Describe the bug
tl;dr:
Upgrading from Istio 1.0.4 to 1.1.0 requires more resources than feasible, and is not stable enough for production usage.
Background
We’re running the Istio control plane in one of our production clusters. This cluster contains applications that are not production critical and are generally safe to experiment on.
We deployed two new services in this cluster: irs-client and irs-server. IRS is our Istio Resiliency Simulator, which is basically a framework for creating arbitrary workloads and configuring them dynamically. irs-{client,server} are just instances of the irs-worker, which are configured to talk to each other over the mesh.
There are 3 server replicas, and 3 client replicas sending 50 RPS of traffic each.
We’ve been running this setup successfully with Istio 1.0.4 and are attempting to move to 1.1.x to take advantage of new multi-cluster features.
Methodology
We recently upgraded the istio control plane and proxies on one of our clusters from 1.0.4 to 1.1.0-rc.0. We noticed an drastic change in the usage of CPU on the sidecar proxies.
Steady state usage is around 250 mcores on both versions, but on 1.1.0-rc.0, we observed spikes in the CPU usage up to ~6 cores every 5-10 minutes. This caused cpu throttling and the mesh started serving 503s.
Both versions were using 1.1.0-rc.0 for the control plane components. We also tried 1.1.0-snapshot.6 with the same results.
Over the course of the day we increased the cpu requests and limits on the sidecar, and each time the sidecar used more and more.
We intend on rolling this out to 100% of the pods on this cluster, which makes these cpu requirements a deal breaker.
Cluster details
Nodes: 33
Pods: 845
Services: 1426
Namespaces: 61
VirtualServices: 4
ServiceEntries: 1
Pods on the mesh: 6 (therefore 6 sidecar proxies)
Mesh traffic: 300 qps
Also observed the same cpu spikes on another cluster:
Nodes: 18
Pods: 459
Services: 76
Namespaces: 48
VirtualServices: 3
ServiceEntries: 1
Pods on the mesh: 6
Mesh traffic: 300 qps
Version
1.0.6 to 1.1.0
Installation
{{ Please describe how Istio was installed }}
Environment
{{ Which environment, cloud vendor, OS, etc are you using? }}
Cluster state
{{ If you're running on Kubernetes, consider following the
instructions
to generate "istio-dump.tar.gz", then attach it here by dragging and dropping
the file onto this issue. }}
I heard from @costinm that they tried 1.1 control plane with 1.0 proxy and the regression went away.

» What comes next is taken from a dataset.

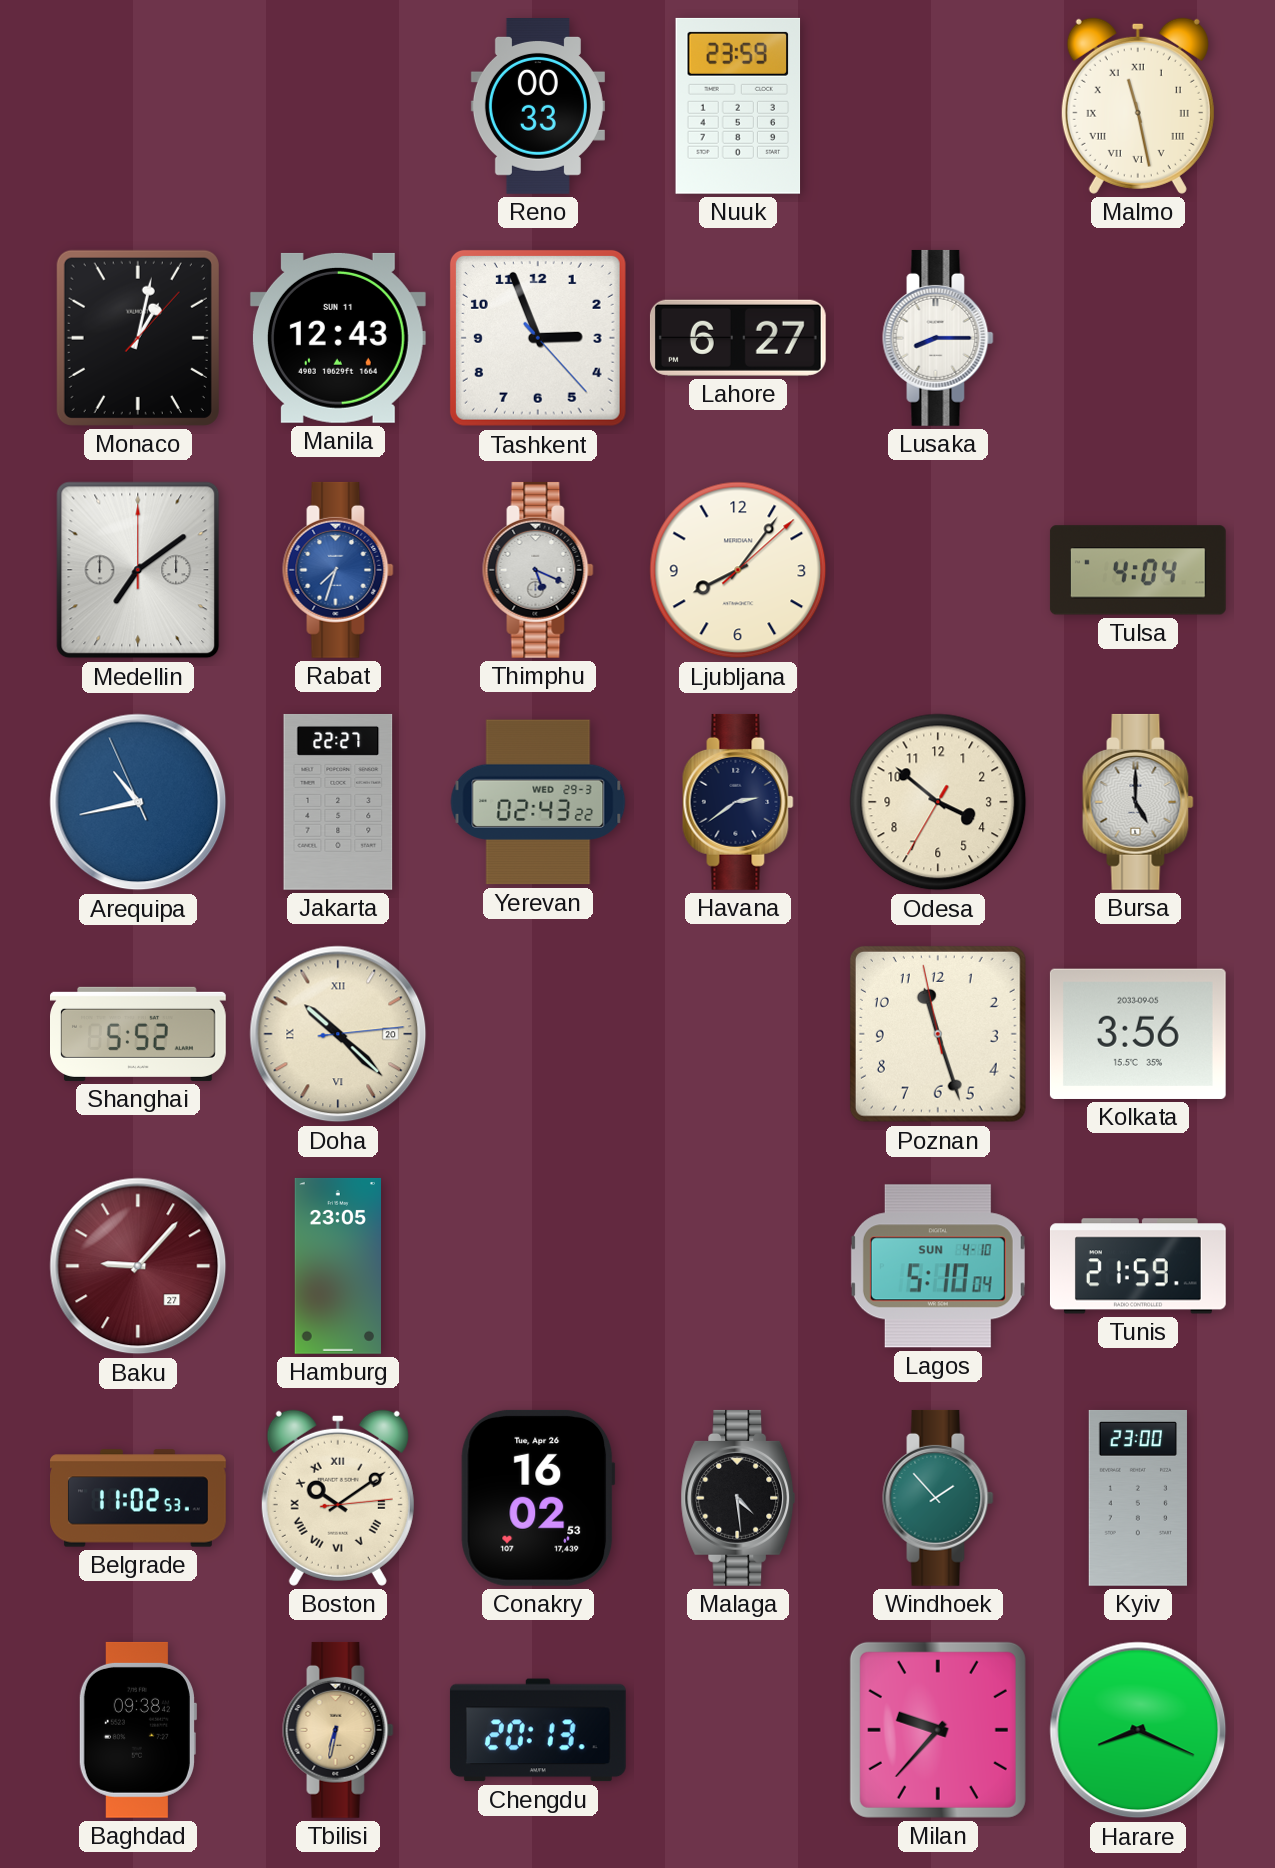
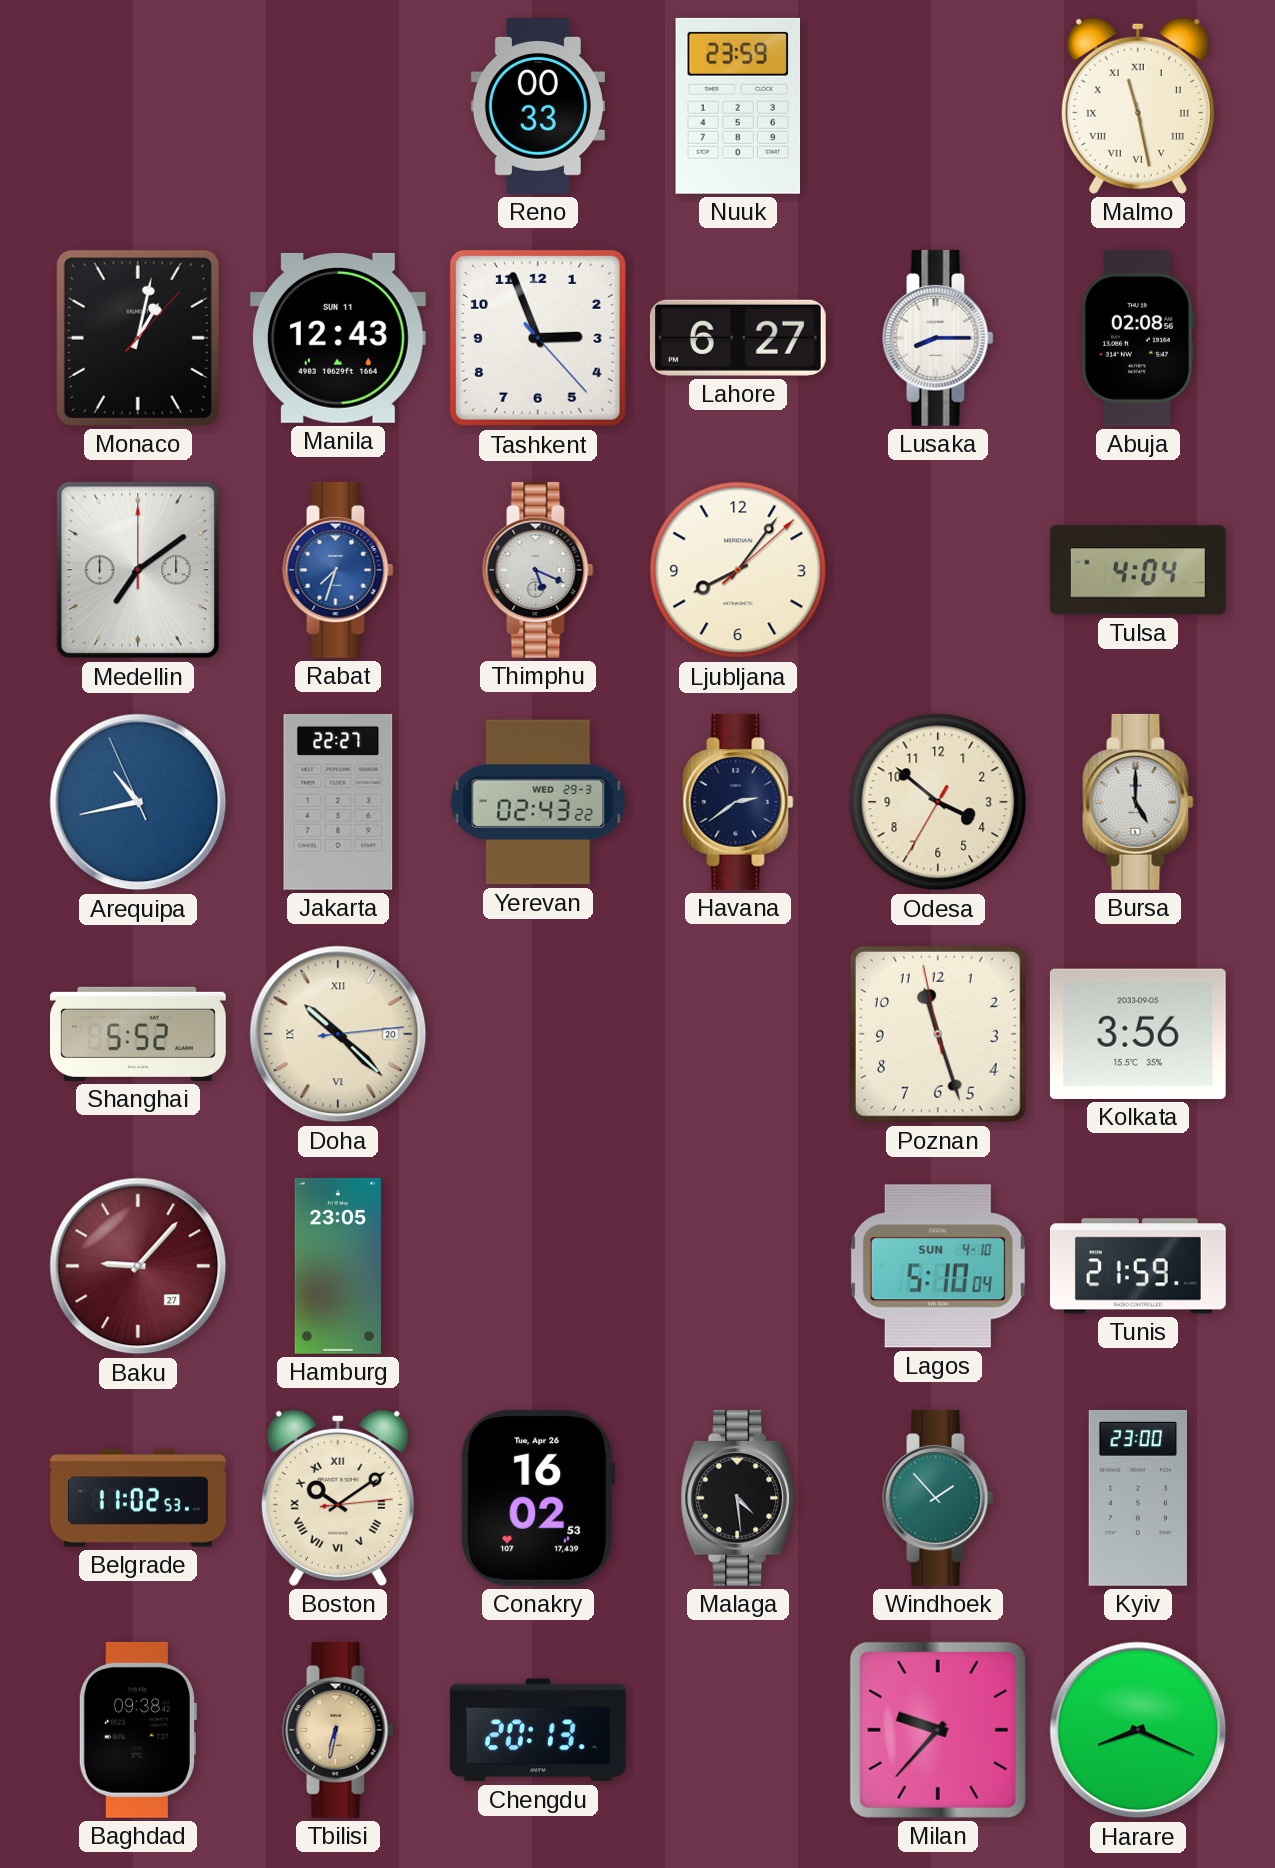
Abuja: none -> 02:08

Next experiment: try 1.0 control plane with 1.1 proxy.
Please ask them to set the proxy concurrency to 1. the issues should go away mostly.. I think the cpu resource to proxy concurrency conversion logic that @hzxuzhonghu and co added needs work..
Why do concurrency cause periodic spikes?
Latest update: We set ISTIO_META_ISTIO_PROXY_VERSION
to 1.0.2
on Costin Manolache's advice, and the spikes went away and steady state CPU usage reverted to a normal level.
We still don't fully understand what this did, but this is no longer a blocker.
Doc is here: https://docs.google.com/document/d/1QCgnSDFto3S_UGKyU4OqOgeX35CS7VCIPdb_ewlYyOA/edit
cc: @oaktowner, @dwradcliffe, @jpittis
@rshriram: Of the two options (set proxy concurrency to 1, set
ISTIO_META_ISTIO_PROXY_VERSION
to an old version number), which one is more preferable?
hold on.. you set the istio_meta thing on a proxyv2 image from 1.1-rc0 and the CPU usage went down? if so, the concurrency is unlikely to make any difference.
But in terms of the concurrency, without changing the istio meta variable (i.e. let it be set to 1.1), there is a meshConfig variable in helm charts..
I tried without the ISTIO_META_ISTIO_PROXY_VERSION
change (so using 1.1 format) and --concurrency=1
and this seems to have (also) solved the cpu spikes.
Oh nice, Can you set concurrency higher to say 4 and see if those spikes are better or worse? What is the configured cpu limit for proxy?
So we try to auto infer the concurrency (number of threads for envoy) based on the CPU resource in a pod. There is a logic somewhere in the kube inject code that does this translation (@hzxuzhonghu and co did this).. I think that logic is buggy to the extent that in your system, it ended up setting concurrency to a very high value (possibly more than num cores in your system). And when this happened, you increased the mcores and it added oil to fire, consuming more CPUs :)..
Now, what is perplexing is how did setting ISTIO_META to 1.0 bring the CPU usage down.. this seems to indicate that the common denominator in both cases is some config in Envoy that pilot is sending.. this config is potentially consuming too much CPU unless restrained by the concurrency parameter..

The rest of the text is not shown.